In January of this year, I reviewed Alicia Willis's 18th Century novel Grace Triumphant (see the original review at http://defendingthelegacy.blogspot.com/2017/01/review-of-grace-triumphant-by-alicia.html). I thoroughly enjoyed it when I read it, and as time has passed, I noticed yet another gem tucked inside the story.
The book follows three characters: Captain Russell Lawrence, cabin boy Jack Dunbar, and English aristocrat Elizabeth Grey. The narrative is told from the point of view of each of these three characters and the author does an excellent job of never allowing the characters to know each others' thoughts, though we as the readers can get inside the minds of all three. Jack Dunbar's story quickly links up with Russell Lawrence's, and their two points of view then focus on the same events: a pirate attack, for example, is seen by both.
But Elizabeth Grey is different. We see high-society London through her eyes, and her eyes alone. We have no way of analyzing her character from the perspective of an outsider. All her actions are peppered with nagging doubts and prayers that she will be found true to her convictions. This sort of internal struggle is something I greatly sympathize with: trying to do the right thing, but knowing one's weaknesses and fearing that they will taint the good we are trying to accomplish.

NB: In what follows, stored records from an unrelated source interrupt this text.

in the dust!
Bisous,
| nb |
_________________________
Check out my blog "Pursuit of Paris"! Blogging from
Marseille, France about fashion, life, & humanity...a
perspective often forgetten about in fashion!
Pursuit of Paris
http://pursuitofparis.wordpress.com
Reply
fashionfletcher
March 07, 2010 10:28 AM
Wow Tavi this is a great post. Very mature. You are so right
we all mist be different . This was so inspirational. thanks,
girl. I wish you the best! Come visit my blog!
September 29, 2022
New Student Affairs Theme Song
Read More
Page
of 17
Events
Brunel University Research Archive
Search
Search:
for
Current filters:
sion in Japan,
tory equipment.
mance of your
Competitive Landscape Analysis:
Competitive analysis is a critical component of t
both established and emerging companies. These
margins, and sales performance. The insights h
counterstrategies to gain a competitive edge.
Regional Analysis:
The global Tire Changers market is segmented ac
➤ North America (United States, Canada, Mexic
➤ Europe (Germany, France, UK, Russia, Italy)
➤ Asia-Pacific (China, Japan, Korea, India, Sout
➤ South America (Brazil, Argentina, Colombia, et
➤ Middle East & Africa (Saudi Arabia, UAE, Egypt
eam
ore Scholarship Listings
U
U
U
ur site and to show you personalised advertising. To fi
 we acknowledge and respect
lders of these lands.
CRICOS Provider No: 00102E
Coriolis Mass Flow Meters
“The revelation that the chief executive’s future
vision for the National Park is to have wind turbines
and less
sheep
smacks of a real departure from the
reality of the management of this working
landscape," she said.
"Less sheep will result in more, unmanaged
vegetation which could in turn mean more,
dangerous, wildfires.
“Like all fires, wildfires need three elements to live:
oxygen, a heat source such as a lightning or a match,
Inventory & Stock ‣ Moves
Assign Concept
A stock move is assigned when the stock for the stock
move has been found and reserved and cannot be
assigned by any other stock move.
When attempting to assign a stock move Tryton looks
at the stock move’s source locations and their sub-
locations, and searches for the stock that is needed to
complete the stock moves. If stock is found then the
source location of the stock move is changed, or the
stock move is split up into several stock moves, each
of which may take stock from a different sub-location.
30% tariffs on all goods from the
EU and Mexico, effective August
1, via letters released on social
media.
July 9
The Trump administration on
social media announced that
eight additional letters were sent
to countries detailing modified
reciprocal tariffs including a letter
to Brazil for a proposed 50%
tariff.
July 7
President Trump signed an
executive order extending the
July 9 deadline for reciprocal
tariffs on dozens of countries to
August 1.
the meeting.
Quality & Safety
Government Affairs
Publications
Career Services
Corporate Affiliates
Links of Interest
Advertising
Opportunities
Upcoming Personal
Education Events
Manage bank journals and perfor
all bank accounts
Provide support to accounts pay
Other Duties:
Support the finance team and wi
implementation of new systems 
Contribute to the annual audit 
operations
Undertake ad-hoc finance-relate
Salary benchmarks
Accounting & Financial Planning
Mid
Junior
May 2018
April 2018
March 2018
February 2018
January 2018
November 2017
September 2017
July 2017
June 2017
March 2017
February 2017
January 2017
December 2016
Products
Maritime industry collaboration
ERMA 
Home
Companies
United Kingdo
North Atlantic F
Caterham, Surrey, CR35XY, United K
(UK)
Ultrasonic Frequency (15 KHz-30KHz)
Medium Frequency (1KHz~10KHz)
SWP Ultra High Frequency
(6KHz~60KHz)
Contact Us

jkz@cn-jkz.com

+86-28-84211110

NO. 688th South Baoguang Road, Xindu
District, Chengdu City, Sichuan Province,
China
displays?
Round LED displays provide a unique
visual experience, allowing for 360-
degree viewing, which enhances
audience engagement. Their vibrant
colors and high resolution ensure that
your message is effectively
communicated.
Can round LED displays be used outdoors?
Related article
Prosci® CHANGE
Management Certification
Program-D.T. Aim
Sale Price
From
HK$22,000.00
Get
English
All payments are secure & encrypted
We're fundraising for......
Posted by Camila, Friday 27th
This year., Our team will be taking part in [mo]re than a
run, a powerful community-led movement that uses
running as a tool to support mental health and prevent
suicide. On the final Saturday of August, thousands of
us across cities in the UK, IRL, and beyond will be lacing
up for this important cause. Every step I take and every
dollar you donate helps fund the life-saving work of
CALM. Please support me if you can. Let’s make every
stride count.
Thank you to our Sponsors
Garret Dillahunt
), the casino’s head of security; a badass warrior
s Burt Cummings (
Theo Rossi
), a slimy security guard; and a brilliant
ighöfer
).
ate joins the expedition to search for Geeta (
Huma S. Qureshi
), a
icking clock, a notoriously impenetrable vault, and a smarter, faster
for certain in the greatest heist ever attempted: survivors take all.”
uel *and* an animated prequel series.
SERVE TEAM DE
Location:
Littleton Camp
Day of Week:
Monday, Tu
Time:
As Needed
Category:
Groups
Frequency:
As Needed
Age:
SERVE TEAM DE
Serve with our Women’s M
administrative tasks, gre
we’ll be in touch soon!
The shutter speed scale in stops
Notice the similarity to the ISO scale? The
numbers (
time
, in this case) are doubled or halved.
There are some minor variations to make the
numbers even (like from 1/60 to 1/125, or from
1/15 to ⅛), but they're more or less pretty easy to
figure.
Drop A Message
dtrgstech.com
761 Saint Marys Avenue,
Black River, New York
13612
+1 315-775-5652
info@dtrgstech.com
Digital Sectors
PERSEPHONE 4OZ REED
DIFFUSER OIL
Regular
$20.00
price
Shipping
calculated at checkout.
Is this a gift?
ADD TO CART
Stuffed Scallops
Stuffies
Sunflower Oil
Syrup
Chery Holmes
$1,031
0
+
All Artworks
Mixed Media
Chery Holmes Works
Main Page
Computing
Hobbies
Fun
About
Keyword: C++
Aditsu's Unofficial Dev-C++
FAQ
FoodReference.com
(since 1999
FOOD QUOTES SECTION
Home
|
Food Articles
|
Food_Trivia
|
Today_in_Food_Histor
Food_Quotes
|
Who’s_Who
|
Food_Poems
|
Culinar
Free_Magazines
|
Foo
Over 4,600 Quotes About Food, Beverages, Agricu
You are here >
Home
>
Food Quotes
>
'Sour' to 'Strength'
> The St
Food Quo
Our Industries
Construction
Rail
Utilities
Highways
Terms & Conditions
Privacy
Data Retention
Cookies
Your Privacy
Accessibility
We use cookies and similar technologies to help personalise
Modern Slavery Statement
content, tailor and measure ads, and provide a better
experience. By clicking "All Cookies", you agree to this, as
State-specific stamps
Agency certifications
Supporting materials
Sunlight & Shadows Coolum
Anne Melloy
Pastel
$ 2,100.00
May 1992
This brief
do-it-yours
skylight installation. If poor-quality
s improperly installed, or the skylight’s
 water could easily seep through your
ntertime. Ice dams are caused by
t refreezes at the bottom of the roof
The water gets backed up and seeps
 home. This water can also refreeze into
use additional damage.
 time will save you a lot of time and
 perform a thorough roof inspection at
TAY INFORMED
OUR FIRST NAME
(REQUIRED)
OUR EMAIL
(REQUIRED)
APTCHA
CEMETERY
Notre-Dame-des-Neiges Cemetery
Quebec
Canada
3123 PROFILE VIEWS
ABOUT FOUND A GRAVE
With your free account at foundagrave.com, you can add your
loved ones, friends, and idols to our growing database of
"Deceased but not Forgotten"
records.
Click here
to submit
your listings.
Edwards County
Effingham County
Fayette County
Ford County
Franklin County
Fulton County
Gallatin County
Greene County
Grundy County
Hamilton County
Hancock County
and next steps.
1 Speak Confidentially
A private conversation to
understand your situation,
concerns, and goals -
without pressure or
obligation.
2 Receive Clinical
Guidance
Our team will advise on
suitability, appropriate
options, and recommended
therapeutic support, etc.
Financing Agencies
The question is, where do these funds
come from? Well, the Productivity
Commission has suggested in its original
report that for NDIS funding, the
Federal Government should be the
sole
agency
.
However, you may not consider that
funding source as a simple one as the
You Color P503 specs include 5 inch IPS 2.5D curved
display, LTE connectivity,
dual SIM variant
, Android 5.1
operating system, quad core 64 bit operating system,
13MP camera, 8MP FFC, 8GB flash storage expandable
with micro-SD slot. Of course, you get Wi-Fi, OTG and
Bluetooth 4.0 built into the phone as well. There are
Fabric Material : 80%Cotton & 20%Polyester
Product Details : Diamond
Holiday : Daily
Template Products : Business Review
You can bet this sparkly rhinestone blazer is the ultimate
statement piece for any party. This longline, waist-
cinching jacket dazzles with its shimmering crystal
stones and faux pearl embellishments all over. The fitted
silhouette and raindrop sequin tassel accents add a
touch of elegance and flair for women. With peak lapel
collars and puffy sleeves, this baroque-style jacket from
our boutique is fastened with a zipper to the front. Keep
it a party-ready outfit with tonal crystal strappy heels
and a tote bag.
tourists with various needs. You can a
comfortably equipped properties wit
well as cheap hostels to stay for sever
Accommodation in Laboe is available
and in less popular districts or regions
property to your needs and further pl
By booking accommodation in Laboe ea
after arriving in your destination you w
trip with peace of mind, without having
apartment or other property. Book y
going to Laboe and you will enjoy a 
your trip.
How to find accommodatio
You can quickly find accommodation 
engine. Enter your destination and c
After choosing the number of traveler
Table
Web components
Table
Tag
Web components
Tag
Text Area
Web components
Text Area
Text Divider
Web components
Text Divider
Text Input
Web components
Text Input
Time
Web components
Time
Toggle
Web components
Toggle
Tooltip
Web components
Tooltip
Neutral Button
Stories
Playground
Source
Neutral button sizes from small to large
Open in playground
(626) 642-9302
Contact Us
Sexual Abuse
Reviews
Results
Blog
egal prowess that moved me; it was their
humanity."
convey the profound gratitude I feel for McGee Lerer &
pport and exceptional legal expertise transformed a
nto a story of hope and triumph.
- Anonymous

But eventually, we see Elizabeth as others see her: a fine example of a godly Christian woman. While her internal struggles have been real, they have not hindered her good works or others' good opinion of her. I found this encouraging. Even though our good works may be tainted by our weaknesses and sins, these works will still shape our character into what we were created to be--reflections of the goodness of our Creator. "Let your light so shine before men, that they may see your good works, and glorify your Father which is in heaven." (Matthew 5:16)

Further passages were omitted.